College, but at what cost?

Any long-time reader of this blog knows that we think preparing students for the academic rigors of post-secondary education is a critical ingredient in the college success equation. However, the financial barriers to college enrollment and completion can’t be underestimated by anyone (or any organization) serious about trying to increase the college completion rates in this country.

That’s why I found this column in the Hechinger Report by Chris Lehmann, the founding principal of the Science Leadership Academy in Philadelphia, particularly moving. Lehmann says this was one of the best years yet for Science Leadership Academy when it came to college acceptances – and yet moving from acceptance to enrollment was an open question for many students due to issues with cost. Lehmann describes sitting with one student who had been accepted to her top-choice college, but was facing the prospect of taking on $200,000 in student loan debt in order to enroll – a loan burden that would require her to pay $1,500 a month until she was 52.

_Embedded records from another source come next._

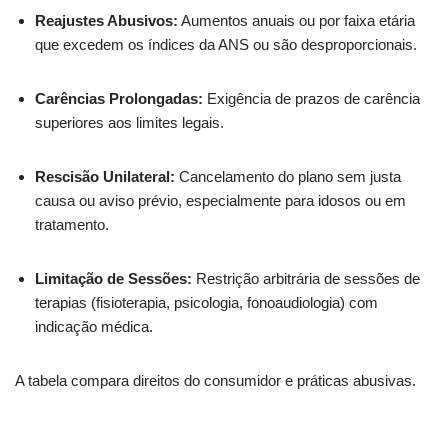
Reajustes Abusivos:
Aumentos anuais ou por faixa etária
que excedem os índices da ANS ou são desproporcionais.
Carências Prolongadas:
Exigência de prazos de carência
superiores aos limites legais.
Rescisão Unilateral:
Cancelamento do plano sem justa
causa ou aviso prévio, especialmente para idosos ou em
tratamento.
Limitação de Sessões:
Restrição arbitrária de sessões de
terapias (fisioterapia, psicologia, fonoaudiologia) com
indicação médica.
A tabela compara direitos do consumidor e práticas abusivas.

Lehmann argues that colleges have a moral responsibility to put together aid packages that allow students access to a college education – and the opportunity that comes with it – at a price that doesn’t saddle them with ruinous debt payments for decades after graduation.

Frankly, I think it’s a pretty fair argument. The professional world is increasingly weighted toward people with college degrees; limiting access to those degrees only to those who have significant financial resources is bound to create an even more financially polarized country than even the current state of affairs. I’m not sure what the solution is, but I think it’s an issue we can’t lose sight of as we work to ensure that all students are on a path to college success.